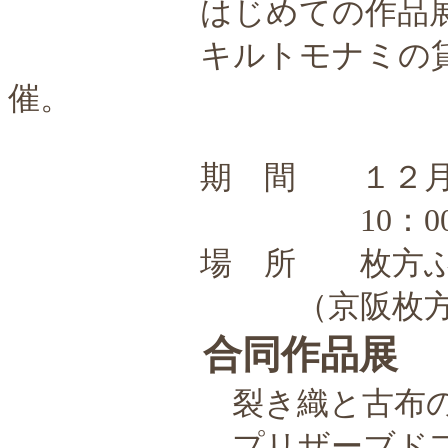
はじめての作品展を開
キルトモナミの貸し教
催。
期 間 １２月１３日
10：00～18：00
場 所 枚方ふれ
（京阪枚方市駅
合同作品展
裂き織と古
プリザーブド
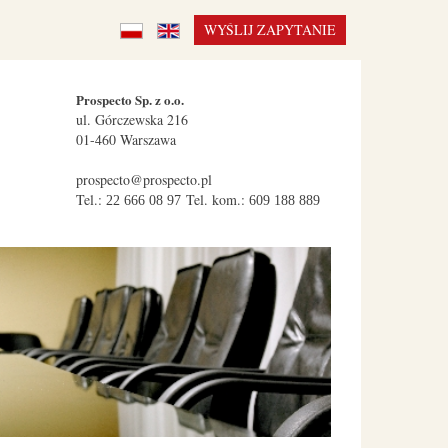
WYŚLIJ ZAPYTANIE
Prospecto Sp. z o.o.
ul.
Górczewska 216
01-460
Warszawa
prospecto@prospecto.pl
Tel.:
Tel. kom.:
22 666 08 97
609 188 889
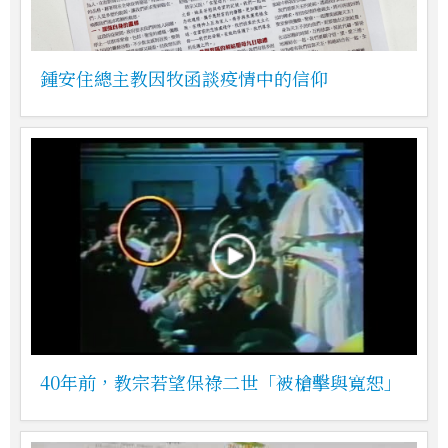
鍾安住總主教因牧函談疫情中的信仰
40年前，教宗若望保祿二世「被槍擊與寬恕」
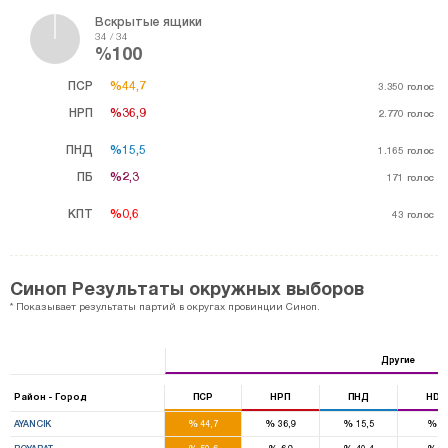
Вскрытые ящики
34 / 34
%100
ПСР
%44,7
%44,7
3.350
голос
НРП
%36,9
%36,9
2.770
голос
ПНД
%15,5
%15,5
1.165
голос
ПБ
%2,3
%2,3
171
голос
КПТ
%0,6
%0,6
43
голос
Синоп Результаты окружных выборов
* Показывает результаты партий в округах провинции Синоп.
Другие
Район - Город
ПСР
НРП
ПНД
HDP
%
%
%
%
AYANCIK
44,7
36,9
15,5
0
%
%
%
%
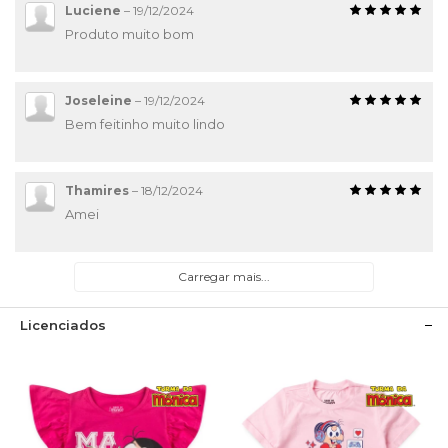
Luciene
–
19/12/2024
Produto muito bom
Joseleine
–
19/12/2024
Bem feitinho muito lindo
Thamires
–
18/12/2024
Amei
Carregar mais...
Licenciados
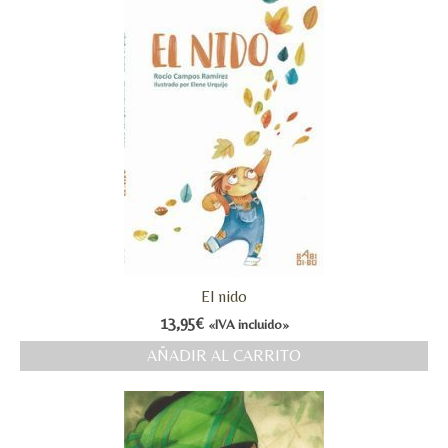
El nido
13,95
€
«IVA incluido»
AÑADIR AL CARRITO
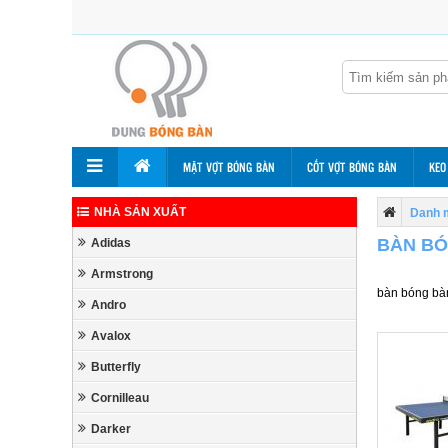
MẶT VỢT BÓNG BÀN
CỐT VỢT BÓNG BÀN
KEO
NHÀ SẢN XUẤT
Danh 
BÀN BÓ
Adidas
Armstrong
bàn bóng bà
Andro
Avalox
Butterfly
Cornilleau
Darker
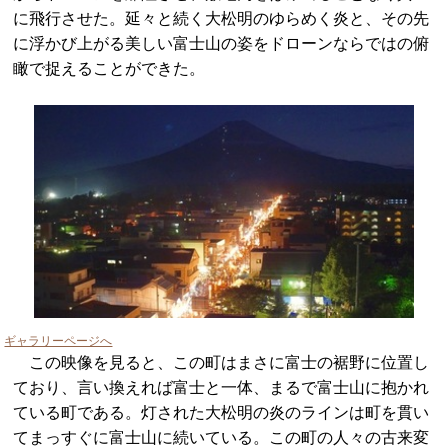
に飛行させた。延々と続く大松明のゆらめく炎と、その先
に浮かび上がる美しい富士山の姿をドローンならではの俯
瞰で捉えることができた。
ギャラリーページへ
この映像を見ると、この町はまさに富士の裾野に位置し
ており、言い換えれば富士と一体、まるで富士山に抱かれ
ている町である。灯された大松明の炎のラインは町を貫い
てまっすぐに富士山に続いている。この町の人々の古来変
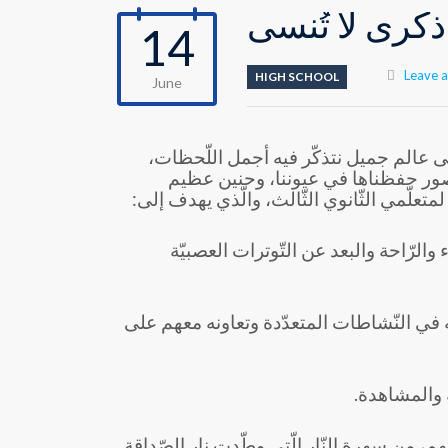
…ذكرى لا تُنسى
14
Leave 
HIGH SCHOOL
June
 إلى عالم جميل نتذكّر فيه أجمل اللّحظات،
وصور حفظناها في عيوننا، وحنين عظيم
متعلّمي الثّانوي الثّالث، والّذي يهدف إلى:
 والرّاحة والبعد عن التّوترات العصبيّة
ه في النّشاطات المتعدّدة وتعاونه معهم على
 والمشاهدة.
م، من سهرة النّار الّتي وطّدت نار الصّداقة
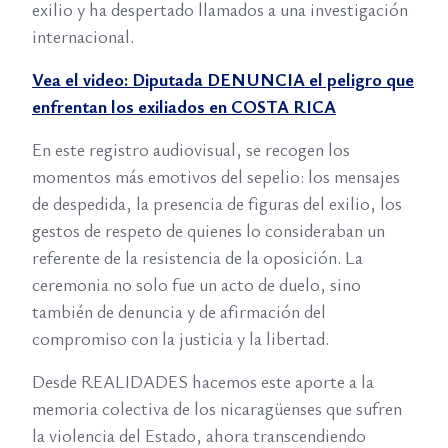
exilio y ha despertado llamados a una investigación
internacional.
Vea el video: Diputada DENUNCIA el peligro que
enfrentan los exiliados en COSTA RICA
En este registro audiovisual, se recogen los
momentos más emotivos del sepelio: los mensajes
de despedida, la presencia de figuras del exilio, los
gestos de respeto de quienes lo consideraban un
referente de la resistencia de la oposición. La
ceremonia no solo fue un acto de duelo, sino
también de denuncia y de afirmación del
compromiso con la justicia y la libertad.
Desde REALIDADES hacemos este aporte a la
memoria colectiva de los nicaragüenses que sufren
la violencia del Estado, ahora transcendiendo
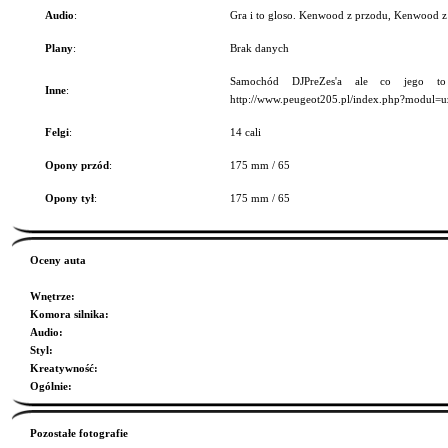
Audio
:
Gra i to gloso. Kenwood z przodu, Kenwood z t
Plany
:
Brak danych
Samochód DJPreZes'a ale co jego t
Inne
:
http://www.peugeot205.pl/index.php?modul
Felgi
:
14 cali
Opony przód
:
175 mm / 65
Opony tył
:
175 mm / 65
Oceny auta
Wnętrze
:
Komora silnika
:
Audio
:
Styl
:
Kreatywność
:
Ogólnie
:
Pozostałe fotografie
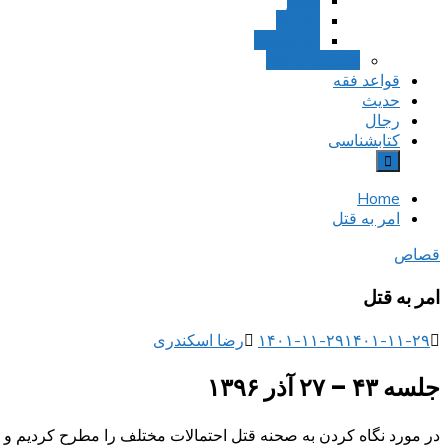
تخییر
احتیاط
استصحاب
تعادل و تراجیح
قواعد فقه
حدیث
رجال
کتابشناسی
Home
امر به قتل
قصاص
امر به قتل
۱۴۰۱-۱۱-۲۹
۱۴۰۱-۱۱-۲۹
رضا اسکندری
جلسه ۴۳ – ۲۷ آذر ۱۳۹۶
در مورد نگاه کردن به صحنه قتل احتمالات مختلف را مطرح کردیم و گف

* **Description of the task**:
Leave the pictures aside. Set down exactly the lines from the one with "Kreatywność" through the final line of the listing above.

* **Exercise response**:
Kreatywność
:
Ogólnie
:
Pozostałe fotografie
تخییر
احتیاط
استصحاب
تعادل و تراجیح
قواعد فقه
حدیث
رجال
کتابشناسی
Home
امر به قتل
قصاص
امر به قتل
۱۴۰۱-۱۱-۲۹
۱۴۰۱-۱۱-۲۹
رضا اسکندری
جلسه ۴۳ – ۲۷ آذر ۱۳۹۶
در مورد نگاه کردن به صحنه قتل احتمالات مختلف را مطرح کردیم و گف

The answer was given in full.